Veja, de forma semelhante, o artigo do juiz A. Shoham e advogado Liberation, "Redução da Punição ou Redução da Responsabilidade pelo Crime de Assassinato", Sefer Menachem Finkelstein, p. 456.
- Em relação ao ônus da prova, foi decidido que "para se enquadrar no escopo do crime de homicídio culposo em circunstâncias de responsabilidade reduzida, o réu é obrigado a levantar uma dúvida razoável de que as circunstâncias que estabelecem a responsabilidade reduzida existam, e se a promotoria não refutar, a seção se aplicará a seção."Recurso Criminal 6528/23 Yehudit Merer v. M.I., parágrafo 31 (22 de setembro de 2024)).
Do Geral ao Individual - Aplicação da Regra aos Fatos do Caso
- Após considerar a totalidade das provas apresentadas a nós, as versões do réu, as opiniões psiquiátricas e os depoimentos de peritos, concluí que, neste caso, as condições do Seção 301B(b)(2), em vista de todas as razões que serão detalhadas abaixo;
Examinando a Existência de um "Transtorno Mental Severo"
- O réu, que tem cerca de 60 anos, levou um estilo de vida completamente normativo durante toda a vida, sem ser conhecido pelo sistema psiquiátrico. Cerca de dois anos antes do assassinato (a defesa não apresentou documentos ou dados sobre a data exata), o réu passou por uma cirurgia de hérnia, após a qual teve dificuldades para voltar ao trabalho. O réu, que trabalhou na construção por cerca de 30 anos e atuou como gerente de canteiro de obras, acostumado a ser uma pessoa feliz e forte, que sustentava a família e era um fator dominante nela, se viu desempregado, com sua falecida esposa sustentando a casa. O réu fez vários esforços, que não deram frutos, para fundar uma nova empresa, aprender coisas novas (um curso de cripto), conduzir procedimentos periódicos de TAMA remotamente, mas não conseguiu encontrar um emprego ordenado e permanente. Como resultado, e não incomum, houve uma deterioração no humor e na energia do réu. No entanto, tanto de acordo com o depoimento do réu quanto com os depoimentos dos demais membros da família (com exceção do depoimento do filho Yarden, que não foi adotado por mim), até janeiro de 2023, o estado mental e a conduta do réu não se desviaram daqueles que acompanham, mais de uma vez, a situação de pessoas que se encontram desempregadas por um longo período.

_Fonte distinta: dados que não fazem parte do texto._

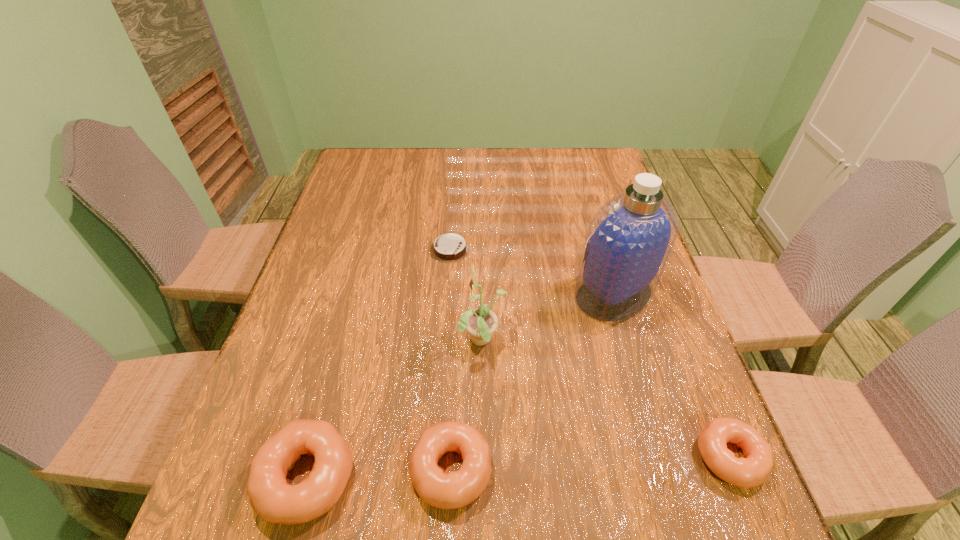 Where is `empty space that is in between the fifth tallest object and the sunflower`? This screenshot has height=540, width=960. empty space that is in between the fifth tallest object and the sunflower is located at coordinates (607, 400).

Identify the location of free space between the farthest object and the leftmost object. This screenshot has width=960, height=540. (378, 363).

Locate an element on the screen. The height and width of the screenshot is (540, 960). free spot between the rightmost doughnut and the leftmost object is located at coordinates (518, 467).

Identify the location of vacant space that is in between the cleansing agent and the second shortest object. The height and width of the screenshot is (540, 960). (672, 375).

Find the location of a particular element. free area in between the shortest doughnut and the second tallest object is located at coordinates point(607,400).

Where is `free space that is in between the rightmost doughnut and the tallest object`? free space that is in between the rightmost doughnut and the tallest object is located at coordinates (672, 375).

This screenshot has height=540, width=960. I want to click on free space between the rightmost doughnut and the sunflower, so click(x=607, y=400).

I want to click on object that is the fifth closest one to the rightmost doughnut, so click(x=448, y=248).

I want to click on the fourth closest object to the sunflower, so click(x=271, y=497).

Where is `doughnut that is the second closest to the leftmost object`? The height and width of the screenshot is (540, 960). doughnut that is the second closest to the leftmost object is located at coordinates (751, 471). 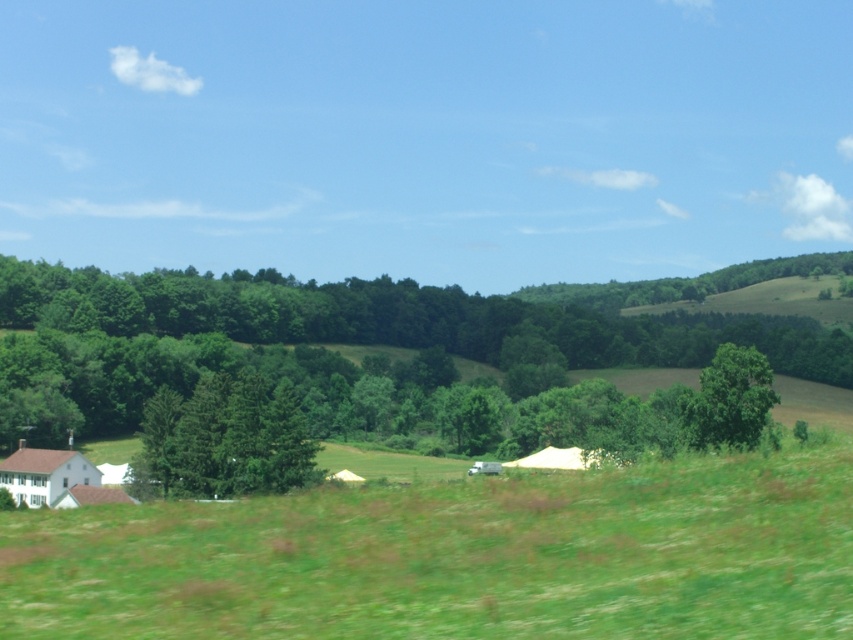 You are planning to set up a picnic at the center of the image. There is a green matte tree at center and a white fabric tent at center. Which object is closer to the left edge of the image?

Answer: The green matte tree at center is to the left of the white fabric tent at center, so it is closer to the left edge of the image. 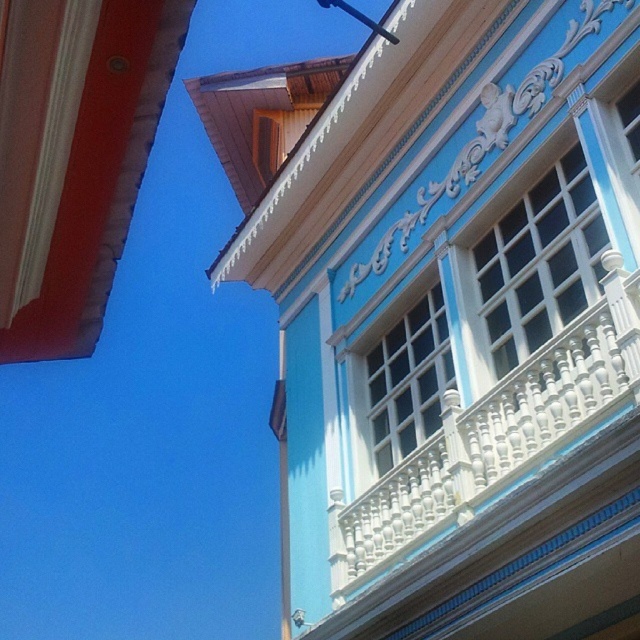 Can you confirm if white carved wood balcony at upper right is thinner than metallic pole at upper center?

Yes.

Does white carved wood balcony at upper right appear on the right side of metallic pole at upper center?

Correct, you'll find white carved wood balcony at upper right to the right of metallic pole at upper center.

Which is in front, point (339, 538) or point (323, 1)?

Point (323, 1) is in front.

The image size is (640, 640). I want to click on white carved wood balcony at upper right, so click(x=492, y=436).

Does white carved wood balcony at upper right appear under white wooden window at center?

Yes.

Does white carved wood balcony at upper right have a lesser width compared to white wooden window at center?

Incorrect, white carved wood balcony at upper right's width is not less than white wooden window at center's.

Measure the distance between point (381, 490) and camera.

Point (381, 490) is 17.25 meters away from camera.

Find the location of `white carved wood balcony at upper right`. white carved wood balcony at upper right is located at coordinates click(492, 436).

Does white textured wood at upper right have a greater width compared to metallic pole at upper center?

Incorrect, white textured wood at upper right's width does not surpass metallic pole at upper center's.

Can you confirm if white textured wood at upper right is shorter than metallic pole at upper center?

Indeed, white textured wood at upper right has a lesser height compared to metallic pole at upper center.

Who is more distant from viewer, (502, 241) or (342, 1)?

The point (342, 1) is more distant.

You are a GUI agent. You are given a task and a screenshot of the screen. Output one action in this format:
    pyautogui.click(x=<x>, y=<y>)
    Task: Click on the white textured wood at upper right
    This screenshot has width=640, height=640.
    Given the screenshot: What is the action you would take?
    pyautogui.click(x=540, y=262) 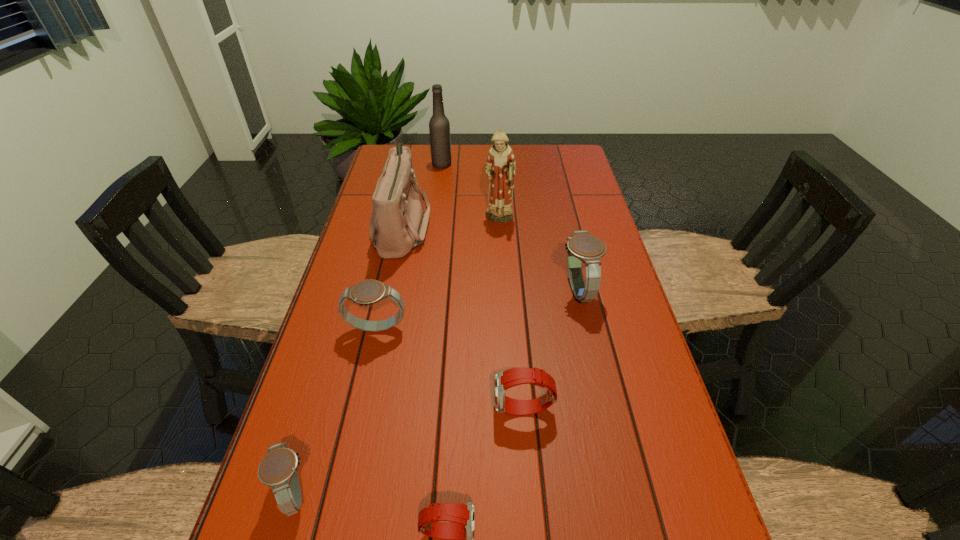 Identify the location of beer bottle. (439, 127).

Find the location of a particular element. The image size is (960, 540). figurine is located at coordinates (500, 169).

The height and width of the screenshot is (540, 960). In order to click on the third tallest object in this screenshot , I will do `click(398, 223)`.

Where is `the rightmost gray watch`? This screenshot has height=540, width=960. the rightmost gray watch is located at coordinates (582, 246).

At what (x,y) coordinates should I click in order to perform the action: click on the biggest gray watch. Please return your answer as a coordinate pair (x, y). Looking at the image, I should click on (582, 246).

Locate an element on the screen. The width and height of the screenshot is (960, 540). the second biggest gray watch is located at coordinates (367, 292).

The height and width of the screenshot is (540, 960). I want to click on the sixth farthest object, so click(x=504, y=380).

You are a GUI agent. You are given a task and a screenshot of the screen. Output one action in this format:
    pyautogui.click(x=<x>, y=<y>)
    Task: Click on the bigger red watch
    The width and height of the screenshot is (960, 540).
    Given the screenshot: What is the action you would take?
    pyautogui.click(x=504, y=380)

I want to click on the nearest gray watch, so click(278, 469).

Locate an element on the screen. This screenshot has width=960, height=540. blank area located 0.140m on the label of the beer bottle is located at coordinates pyautogui.click(x=490, y=164). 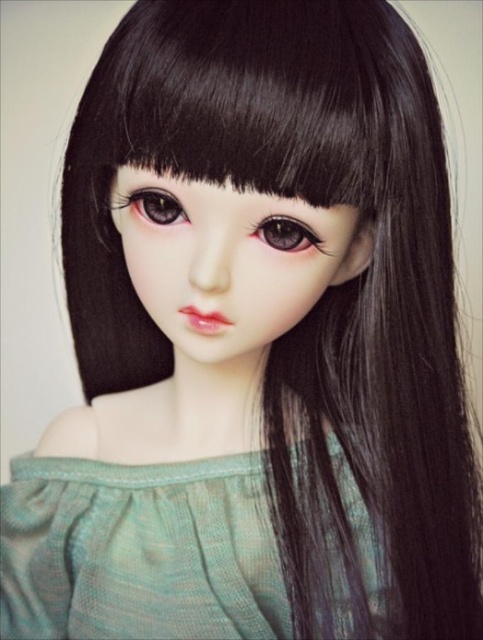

- Os problemas financeiros do réu e a sensação de perda de valor que acompanhou seu desemprego também foram acompanhados por problemas médicos, principalmente problemas dentários devido a implantes que colapsaram em sua boca. A combinação dessas dificuldades objetivas e realistas levou o réu a sentimentos de depressão e, cerca de cinco semanas antes do assassinato (em 5 de janeiro de 2023), ele teve seu primeiro ataque de pânico, enquanto estava na casa de seu irmão Yechiel Attias, e de repente sentiu que "o fim do mundo está próximo." Desde aquele dia, o réu continuou a sofrer de sentimentos depressivos intermitentes, sofreu um ataque de ansiedade severo na Geórgia e, poucos dias após seu retorno, ingeriu comprimidos para dormir em quantidades excessivas.
- Não há dúvida, portanto, de que, nas cinco semanas que antecederam o assassinato, o réu sofreu, de forma intermitente e irregular, sentimentos de depressão e, ocasionalmente, teve ataques de pânico. O réu também foi diagnosticado com um transtorno de personalidade de um cluster A É acompanhado por linhas histéricas e narcisistas. A personalidade do réu foi diagnosticada como estando localizada em um nível de organização quase baixo.
Não há controvérsia entre os especialistas de que a depressão sofrida pelo réu não foi depressão maior e que não foi acompanhada de sintomas psicóticos. Tanto o Dr. Eisenstein quanto o Dr. Or concordaram que a depressão, por si só, não constitui um "transtorno mental grave" (ver o depoimento do Dr. Or, pp. 328, parágrafos 13-22). Aceito a determinação do Dr. Eisenstein, que está bem fundamentada na totalidade dos dados e nos materiais investigativos, de que a depressão da qual o réu sofreu era depressão reativa, tendo em conta problemas financeiros, problemas odontológicos e o medo de que o falecido o abandonasse (pp. 39-40 do depoimento do Dr. Eisenstein).